I have a list.csv file contains series of coordinates and the concerned coordinates are belongs to different fasta files namely ocean.fasta, lake.fasta, river.fasta
which are present in a target
folder. The list.csv
and ocean.fasta, lake.fasta, river.fasta files are shown below,
.
/target/
list.csv
Contig3,15,7
Contig2,5,10
Xantho1,12,3
ocean.fasta
>Contig2 contig1 Bacillus 985, ocean [298]

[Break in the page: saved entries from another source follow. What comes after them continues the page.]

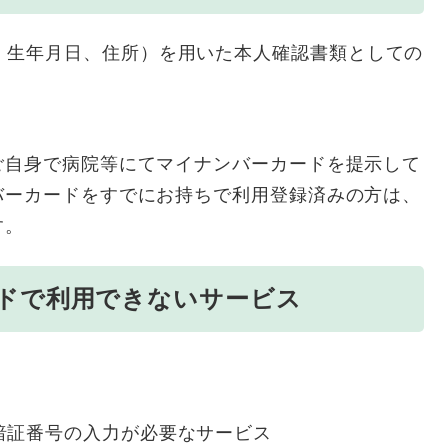
、生年月日、住所）を用いた本人確認書類としての
ご自身で病院等にてマイナンバーカードを提示して
バーカードをすでにお持ちで利用登録済みの方は、
す。
ドで利用できないサービス
暗証番号の入力が必要なサービス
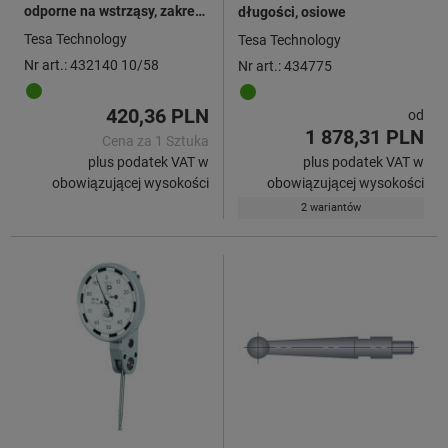
odporne na wstrząsy, zakres
długości, osiowe
pomiaru / ⌀ korpusu:
Tesa Technology
Tesa Technology
10/58mm
Nr art.: 432140 10/58
Nr art.: 434775
420,36 PLN
od
1 878,31 PLN
Cena za 1 Sztuka
plus podatek VAT w
plus podatek VAT w
obowiązującej wysokości
obowiązującej wysokości
2 wariantów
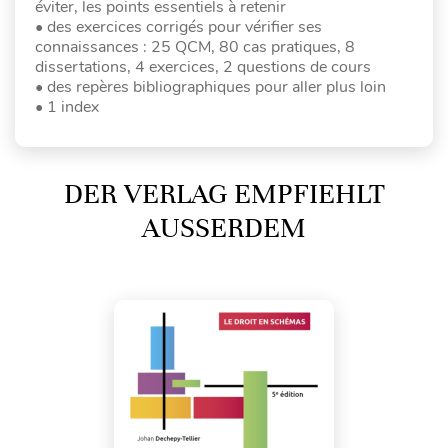
éviter, les points essentiels à retenir
• des exercices corrigés pour vérifier ses
connaissances : 25 QCM, 80 cas pratiques, 8
dissertations, 4 exercices, 2 questions de cours
• des repères bibliographiques pour aller plus loin
• 1 index
DER VERLAG EMPFIEHLT
AUSSERDEM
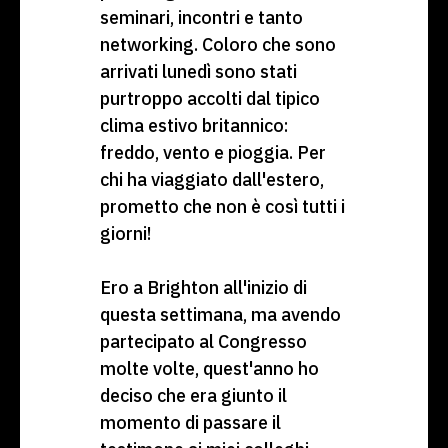
seminari, incontri e tanto
networking. Coloro che sono
arrivati lunedì sono stati
purtroppo accolti dal tipico
clima estivo britannico:
freddo, vento e pioggia. Per
chi ha viaggiato dall'estero,
prometto che non è così tutti i
giorni!
Ero a Brighton all'inizio di
questa settimana, ma avendo
partecipato al Congresso
molte volte, quest'anno ho
deciso che era giunto il
momento di passare il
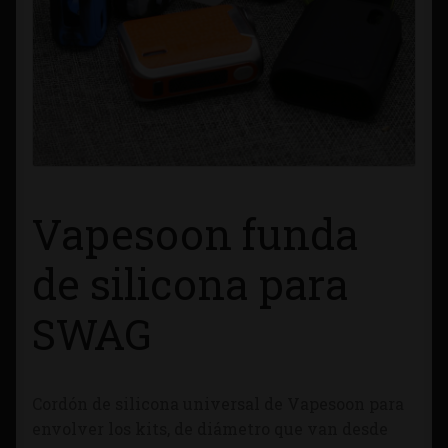
Contacto
Información sobre Envíos
Métodos de Pago
Métodos de Pago
Vapesoon funda
Mi Cuenta
de silicona para
Política de Cookies
SWAG
Política de Privacidad
Cordón de silicona universal de Vapesoon para
Quienes Somos
envolver los kits, de diámetro que van desde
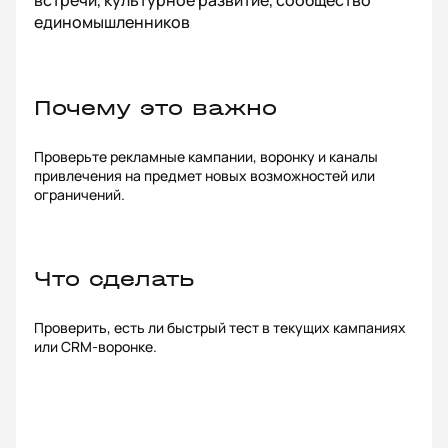
встречи, культурное развитие, сообщество
единомышленников
Почему это важно
Проверьте рекламные кампании, воронку и каналы
привлечения на предмет новых возможностей или
ограничений.
Что сделать
Проверить, есть ли быстрый тест в текущих кампаниях
или CRM-воронке.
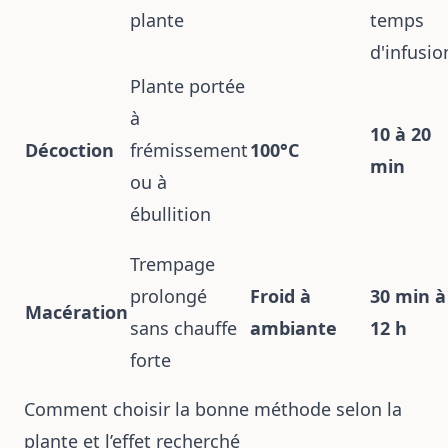
plante
temps
d'infusio
Plante portée
à
10 à 20
Décoction
frémissement
100°C
min
ou à
ébullition
Trempage
prolongé
Froid à
30 min à
Macération
sans chauffe
ambiante
12 h
forte
Comment choisir la bonne méthode selon la
plante et l’effet recherché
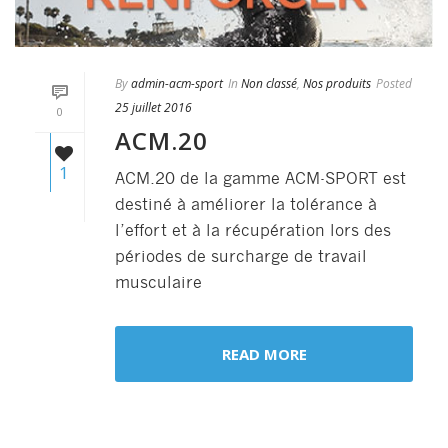
By
admin-acm-sport
In
Non classé
,
Nos produits
Posted
25 juillet 2016
0
ACM.20
1
ACM.20 de la gamme ACM-SPORT est
destiné à améliorer la tolérance à
l’effort et à la récupération lors des
périodes de surcharge de travail
musculaire
READ MORE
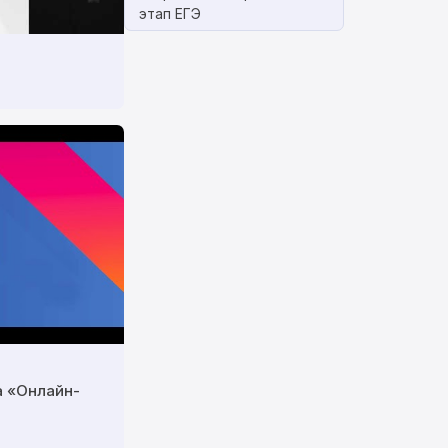
этап ЕГЭ
а «Онлайн-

ACGAAGCGCTCGCCAAGGCCGAAGAAGAAGGCC
>Contig85 Bacillus 956, ocean [895]
ATGCNNNGCTAT
lake.fasta
>Xantho1 [Pseudomonas] cissicola strain CCUG 18839 contig_0000001
AAGGCCATCAAGGACGTGGATGAGGTCGTCAAG
>Contig8 [Pseudomonas] cissicola strain CCUG 18839 contig_0000008
ATGCTTAGCTGATGC
>Contig20 [Pseudomonas] cissicola strain CCUG 18839 contig_0000020
ATGCTTAGCTGATGCTAGTA
river.fasta
>Contig3 8954 e.coli [856]
GCTGCGGCGCTGATCCTGGCGGCCCGCGCCGAG
>Contig8 8954 e.coli [859]
TAGTGCGTATAT
Contig3,15,7
and Xantho1,12,3
are not in right order, I mean the $2>$3, therefore I need to order those coordinates as $2<$3. Further I need to reverse complement those sequences extracted from Xantho1,3,12
and Contig3,7,15
. In addition to that, I need to save those extracted sequences as new_ocean.fasta, new_lake.fasta, new_river.fast in a fresh folder namely target_sequences. The expected output as follows,
./target/target_sequences
new_river.fasta
>Contig3
GATCAGCGC
new_ocean.fasta
>Contig2
AGCGCT
new_lake.fasta
>Xantho1
CTTGATGGCC
I have used following script but end up with an error,
for file in *.fasta
do
fastaexplode "$file" &&
awk -F[:-] '{
if($2>$3){
start=$3-1;
len=$2-start" -"
}
else{
start=$2-1;
len=$3-start
}
print $1,start,len}' list.csv &&
tmpFile=$(mktemp);
> subseqs.fa
awk -F[:-] '{
if($2>$3){
start=$3-1;
len=$2-start" -"
}
else{
start=$2-1;
len=$3-start
}
print $1,start,len}' list.csv |
while read cont start len rev; do
fastasubseq "$cont".fa $start $len > $tmpFile;
if [[ -n $rev ]]; then
fastarevcomp "$tmpFile" >> subseqs.fa;
else
cat "$tmpFile" >> subseqs.fa;
fi && cp subseqs.fa target_sequences/"new_${file}"
done
Please help me to do the same.
Did you write the awk script from scratch? At what stage of writing the script did it stop working and give you the error?
@RamRS It shows error at last stage. It extracts the sequence and reverse complementing where ever is required, but failed to create new_file. I know that I messed up the script while adopting my purpose. if it possible could you please help me to correct it.